Working with Lucene on Azure means that you need to host your Lucene files on the local fast drive (%temp%) since Lucene doesn't work well when it's read from a remote network drive which is how the storage works on Azure Web Apps. Examine has a few options to support working on the local fast drive with options like SyncTempEnvDirectoryFactory. When using Lucene on Azure it would be ideal to have the 'master' (write-only) index stored in Blob Storage.

Azure can move your site to a new server anytime. This is why SyncTempEnvDirectoryFactory exists, so that the 'master' index is stored in App_Data but the local read index is lazily built with the required files it needs from the 'master'. Without this syncing, it would mean that the index wouldn't be there at all when Azure moves your site and the index would need to be rebuilt on startup. Instead of storing the master index on the remove file share in App_Data, it could be stored in Blob Storage which would mean that the same index could be shared between multiple Web Apps, which means that Load Balancing would be much nicer to do with Lucene Indexes. When scaling, the new worker would just lazily build it's local index based on the Blob Storage 'master' index.

In order for this to work however it means that only a single worker can ever write to indexes. In Umbraco load balancing this is achieved by having a single Web App that is not scaled designated as the master CMS server and all other Web Apps are for serving front-end requests only.

There IS an already existing package called AzureDirectory but this is built only for Lucene 3.x not Lucene 2.9. I have contributed to the original project and have also found some bugs with it. Examine's version of AzureDirectory is a port of the original code but brought up to date with various bug fixes and built against 2.9. Examine's version also only implements simple file directory locking and not a native FS file lock which the original AzureDirectory attempts to do by using Blob leases.
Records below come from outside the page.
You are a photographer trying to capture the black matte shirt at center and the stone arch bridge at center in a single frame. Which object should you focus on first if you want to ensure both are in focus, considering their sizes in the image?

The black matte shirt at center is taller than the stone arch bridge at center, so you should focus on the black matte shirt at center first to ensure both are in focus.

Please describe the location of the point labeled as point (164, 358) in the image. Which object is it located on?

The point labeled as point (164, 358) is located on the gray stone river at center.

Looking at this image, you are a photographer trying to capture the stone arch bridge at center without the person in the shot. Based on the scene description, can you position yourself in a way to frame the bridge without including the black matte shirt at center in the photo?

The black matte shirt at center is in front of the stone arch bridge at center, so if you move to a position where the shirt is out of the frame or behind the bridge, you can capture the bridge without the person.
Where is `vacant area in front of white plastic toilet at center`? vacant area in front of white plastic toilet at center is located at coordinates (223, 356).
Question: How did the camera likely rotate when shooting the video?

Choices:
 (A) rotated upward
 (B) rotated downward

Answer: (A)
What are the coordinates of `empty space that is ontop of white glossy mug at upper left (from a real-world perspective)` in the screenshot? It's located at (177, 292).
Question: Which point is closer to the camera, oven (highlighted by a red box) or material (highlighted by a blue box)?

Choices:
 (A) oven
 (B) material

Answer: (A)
The simple file directory locking works fine (at least with Umbraco) because it is guaranteed that only a single process is ever writing to the index at one time.

To set this up

You can get the Nuget package from here: https://ci.appveyor.com/project/Shandem/examine/build/artifacts

Or use the Nuget feed: https://ci.appveyor.com/nuget/examine-f73l6qv0oqfh (update your Nuget.config file with this)

and then

 Install-Package Examine.AzureDirectory -version 1.0.0-beta05 -Pre

To activate it, you need to add these settings to your web.config

<add key="examine:AzureStorageConnString" value="YOUR-STORAGE-CONNECTION-STRING" />
<add key="examine:AzureStorageContainer" value="YOUR-CONTAINER-NAME" />

Then this directoryFactory attribute needs to be added to each of your indexes in the ExamineIndexProviders section:

directoryFactory="Examine.AzureDirectory.AzureDirectoryFactory, Examine.AzureDirectory"

For example:

<add name="InternalIndexer" directoryFactory="Examine.AzureDirectory.AzureDirectoryFactory, Examine.AzureDirectory"/>

Warning/Disclaimer!

I have this running in production but on a small site that doesn't get a lot of updates. I have not tested this in a Load Balanced environment!

... I would love it if someone could test this out though :)